Zhao Xiaowei, Li Xiangtao, Ma Zhiqiang, Yin Minghao
College of Life Science, Northeast Normal University, 5268 Renmin Street, Changchun 130024, China; College of Computer Science, Northeast Normal University, 2555 Jingyue Street, Changchun 13017, China.
Int J Mol Sci. 2011;12(12):8347-61. doi: 10.3390/ijms12128347. Epub 2011 Nov 28.

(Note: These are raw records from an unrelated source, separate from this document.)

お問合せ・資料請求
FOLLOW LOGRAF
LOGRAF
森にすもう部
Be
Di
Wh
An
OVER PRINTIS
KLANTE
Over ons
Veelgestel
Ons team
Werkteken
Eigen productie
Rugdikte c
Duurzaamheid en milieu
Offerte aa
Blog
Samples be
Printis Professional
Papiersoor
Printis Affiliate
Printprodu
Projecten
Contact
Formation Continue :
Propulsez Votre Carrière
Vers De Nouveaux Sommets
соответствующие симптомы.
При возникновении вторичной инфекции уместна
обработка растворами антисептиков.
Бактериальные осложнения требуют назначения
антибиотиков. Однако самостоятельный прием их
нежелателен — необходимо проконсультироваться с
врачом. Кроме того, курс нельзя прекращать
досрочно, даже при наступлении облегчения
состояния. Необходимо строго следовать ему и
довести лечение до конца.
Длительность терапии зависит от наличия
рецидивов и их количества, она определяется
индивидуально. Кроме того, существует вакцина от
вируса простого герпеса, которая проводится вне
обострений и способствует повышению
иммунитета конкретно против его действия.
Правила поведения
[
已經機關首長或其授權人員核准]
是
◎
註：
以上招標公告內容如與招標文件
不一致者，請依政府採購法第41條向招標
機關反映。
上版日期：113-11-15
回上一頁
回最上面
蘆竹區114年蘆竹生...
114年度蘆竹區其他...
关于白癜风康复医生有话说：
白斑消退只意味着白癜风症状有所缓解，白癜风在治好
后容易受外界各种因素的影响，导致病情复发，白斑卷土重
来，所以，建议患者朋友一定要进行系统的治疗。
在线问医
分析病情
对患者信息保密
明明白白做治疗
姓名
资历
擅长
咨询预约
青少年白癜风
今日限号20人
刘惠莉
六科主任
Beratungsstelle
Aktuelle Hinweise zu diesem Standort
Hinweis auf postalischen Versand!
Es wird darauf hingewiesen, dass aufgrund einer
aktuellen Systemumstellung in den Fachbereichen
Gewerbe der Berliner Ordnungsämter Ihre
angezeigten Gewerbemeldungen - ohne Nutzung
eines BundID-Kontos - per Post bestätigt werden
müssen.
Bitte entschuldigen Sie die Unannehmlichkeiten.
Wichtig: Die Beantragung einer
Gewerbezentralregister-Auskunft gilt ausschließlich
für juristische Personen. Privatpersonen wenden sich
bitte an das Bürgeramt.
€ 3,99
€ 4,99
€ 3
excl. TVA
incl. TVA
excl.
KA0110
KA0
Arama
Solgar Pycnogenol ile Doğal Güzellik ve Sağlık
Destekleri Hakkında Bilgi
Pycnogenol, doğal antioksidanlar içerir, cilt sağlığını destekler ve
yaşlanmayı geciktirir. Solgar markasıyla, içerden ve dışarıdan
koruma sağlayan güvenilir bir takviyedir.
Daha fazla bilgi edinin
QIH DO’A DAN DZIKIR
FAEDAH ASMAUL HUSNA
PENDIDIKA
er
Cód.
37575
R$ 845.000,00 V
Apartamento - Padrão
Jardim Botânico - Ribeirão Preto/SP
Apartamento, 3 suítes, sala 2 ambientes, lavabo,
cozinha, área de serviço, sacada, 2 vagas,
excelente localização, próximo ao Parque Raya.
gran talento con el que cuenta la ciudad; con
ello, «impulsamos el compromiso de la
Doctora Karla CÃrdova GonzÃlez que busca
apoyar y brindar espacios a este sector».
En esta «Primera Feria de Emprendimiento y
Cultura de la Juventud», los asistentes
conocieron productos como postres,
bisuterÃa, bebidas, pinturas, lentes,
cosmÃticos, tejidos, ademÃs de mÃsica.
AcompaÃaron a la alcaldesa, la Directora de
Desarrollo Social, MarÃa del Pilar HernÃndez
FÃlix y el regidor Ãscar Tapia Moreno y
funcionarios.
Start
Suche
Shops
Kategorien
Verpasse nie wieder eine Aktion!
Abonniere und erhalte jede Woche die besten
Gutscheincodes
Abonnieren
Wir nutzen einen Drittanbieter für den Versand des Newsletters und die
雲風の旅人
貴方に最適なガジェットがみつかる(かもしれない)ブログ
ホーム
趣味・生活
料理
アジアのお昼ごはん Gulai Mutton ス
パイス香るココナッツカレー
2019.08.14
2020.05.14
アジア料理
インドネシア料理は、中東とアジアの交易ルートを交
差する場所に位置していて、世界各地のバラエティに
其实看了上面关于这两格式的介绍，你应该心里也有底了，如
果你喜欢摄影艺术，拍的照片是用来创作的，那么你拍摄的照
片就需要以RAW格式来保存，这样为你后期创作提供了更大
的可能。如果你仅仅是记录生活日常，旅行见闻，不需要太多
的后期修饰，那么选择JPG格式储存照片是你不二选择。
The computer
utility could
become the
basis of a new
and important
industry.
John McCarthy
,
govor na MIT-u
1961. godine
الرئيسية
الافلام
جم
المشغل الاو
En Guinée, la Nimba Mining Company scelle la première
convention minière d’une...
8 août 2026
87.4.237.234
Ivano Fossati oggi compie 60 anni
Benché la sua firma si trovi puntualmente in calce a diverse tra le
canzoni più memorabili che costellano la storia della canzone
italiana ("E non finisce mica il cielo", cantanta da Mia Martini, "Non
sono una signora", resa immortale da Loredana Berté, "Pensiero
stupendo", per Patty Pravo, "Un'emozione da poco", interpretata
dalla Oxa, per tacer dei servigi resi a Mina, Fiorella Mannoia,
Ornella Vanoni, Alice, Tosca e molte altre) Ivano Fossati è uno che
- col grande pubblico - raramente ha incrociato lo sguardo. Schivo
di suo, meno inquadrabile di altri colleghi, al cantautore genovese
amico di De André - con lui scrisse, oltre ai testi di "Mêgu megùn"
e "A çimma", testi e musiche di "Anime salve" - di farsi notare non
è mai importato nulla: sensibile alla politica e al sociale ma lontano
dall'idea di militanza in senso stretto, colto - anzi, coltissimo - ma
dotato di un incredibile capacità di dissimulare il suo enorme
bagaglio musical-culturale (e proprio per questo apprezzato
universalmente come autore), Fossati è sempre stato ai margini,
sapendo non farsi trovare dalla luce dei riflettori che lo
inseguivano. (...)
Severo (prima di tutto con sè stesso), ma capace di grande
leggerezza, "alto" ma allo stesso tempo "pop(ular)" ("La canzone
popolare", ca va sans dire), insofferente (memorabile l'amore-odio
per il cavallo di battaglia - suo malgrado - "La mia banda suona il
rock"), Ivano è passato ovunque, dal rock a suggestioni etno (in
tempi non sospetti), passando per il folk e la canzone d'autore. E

Ubiquitylation is an important process of post-translational modification. Correct identification of protein lysine ubiquitylation sites is of fundamental importance to understand the molecular mechanism of lysine ubiquitylation in biological systems. This paper develops a novel computational method to effectively identify the lysine ubiquitylation sites based on the ensemble approach. In the proposed method, 468 ubiquitylation sites from 323 proteins retrieved from the Swiss-Prot database were encoded into feature vectors by using four kinds of protein sequences information. An effective feature selection method was then applied to extract informative feature subsets. After different feature subsets were obtained by setting different starting points in the search procedure, they were used to train multiple random forests classifiers and then aggregated into a consensus classifier by majority voting. Evaluated by jackknife tests and independent tests respectively, the accuracy of the proposed predictor reached 76.82% for the training dataset and 79.16% for the test dataset, indicating that this predictor is a useful tool to predict lysine ubiquitylation sites. Furthermore, site-specific feature analysis was performed and it was shown that ubiquitylation is intimately correlated with the features of its surrounding sites in addition to features derived from the lysine site itself. The feature selection method is available upon request.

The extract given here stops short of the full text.